Penser à la performance de l’époque de Yoko Ono ou Marina Abramović, par exemple, n’est donc plus d’actualité ?

Tout à fait, cela montre que la performance n’est plus à cet endroit là, ce n’est plus comme dans le cas de Yoko Ono où elle réalisait une action et que le public intervenait clairement, aujourd’hui il semble important de rester soi-même et de ne pas jouer car le rapport de la performance entre l’art et la vie qui est assez ténu est resté, mais souvent ce n’est plus une seule action, à part Marussich qui en est encore très proche, mais en quarante ans les actions sont devenues plus complexes.

L’objectif de ce week-end ?

L’idée était de redonner à la performance une visibilité à Genève où, a priori, elle n’est plus du tout mise en avant dans les lieux, hormis de temps en temps dans des festivals ou des actions ponctuelles, mais il y a clairement un manque de visibilité et de soutien. On a trop souvent appelé « performance » des travaux qui n’étaient pas finis et étaient simplement du travail en cours alors que ceux qui vont être présentés au Théâtre de l’Usine sont totalement aboutis, même si les formats varient de 35 minutes à 4 heures. C’est aussi une des raisons du format sur un week-end et non dans la saison où il aurait été difficile de montrer une seule intervention isolée de 35 minutes. On peut ainsi entrer et sortir comme durant l’intervention de Yann Marussich qui s’étend sur quatre heures.

Quelle est l’idée qui a conduit à mettre ces formes différentes ensemble ?

C’était la volonté de créer un espace pensé vraiment pour que ce qui est vécu souvent de manière intense par le spectateur puisse être amplifié et partagé. C’est la raison de ce format sur quatre jours qui accueille aussi un atelier avec Brice Catherin lors duquel on peut expérimenter soi-même physiquement. Ensuite, la performance de Yann Marussich qui est émotionnellement assez intense et dont l’idée artistique peut être prolongée par une discussion sur la question des frontières qui revêt aussi un enjeu politique. Allô, La performance permet aussi au public de laisser un message qui sera rediffusé, ce qui renvoie à une mise en avant des réactions qui ne sont donc pas oubliées.

Que fait le « bar à insectes » dans le programme ?

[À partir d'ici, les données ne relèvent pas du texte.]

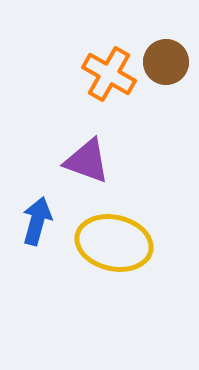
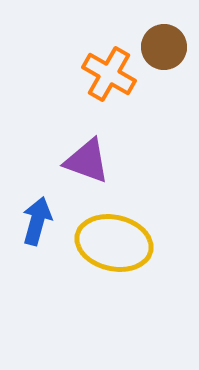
brown circle: moved 2 px left, 15 px up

Les performeuses qui réalisent cette performance le premier jour viennent de la cuisine, ceci pour dire que c’est dans le même esprit d’interdisciplinarité et que les artistes peuvent venir de différents horizons.
L’« insects bar » est une mise en bouche de la soirée d’ouverture pour installer les spectateurs dans l’ambiance de l’expérience personnelle, physique qu’ils vont faire à travers les sens. Comme la plupart des gens ne connaissent pas ces goûts car ils ne les ont jamais rencontrés, c’est un véritable travail de découverte, une occasion de découvrir comment on va au-delà des a priori et que l’on peut être récompensé, par exemple par un goût agréable, ou le fait d’être content de soi d’avoir fait cette découverte. Cette soirée d’ouverture est donc dans cette idée d’expérimentation qui revêt aussi un coté amusant.

Propos recueillis le 16 avril 2014.

 

Stimul-Us, ou le retour de la Performance

Pour l’ouverture du Stimul-Us, les Micheline tiennent un « insects bar » où vous pouvez venir vous faire orner la main d’un petit bijou d’insecte comestible. À la fois parure et nourriture, les insectes sont au centre de la soirée ! Le duo tentera de vous faire aimer et manger ce qui d’ordinaire vous fait hurler. Gageons que la performance suscitera autant de surprises que lors de la dégustation, non artistique cette fois, de mets à base d’insectes organisée par la conseillère nationale Isabelle Chevalley dans les couloirs du Palais fédéral, début mars, à Berne, car la vente d’insectes comme denrée alimentaire reste interdite en Suisse.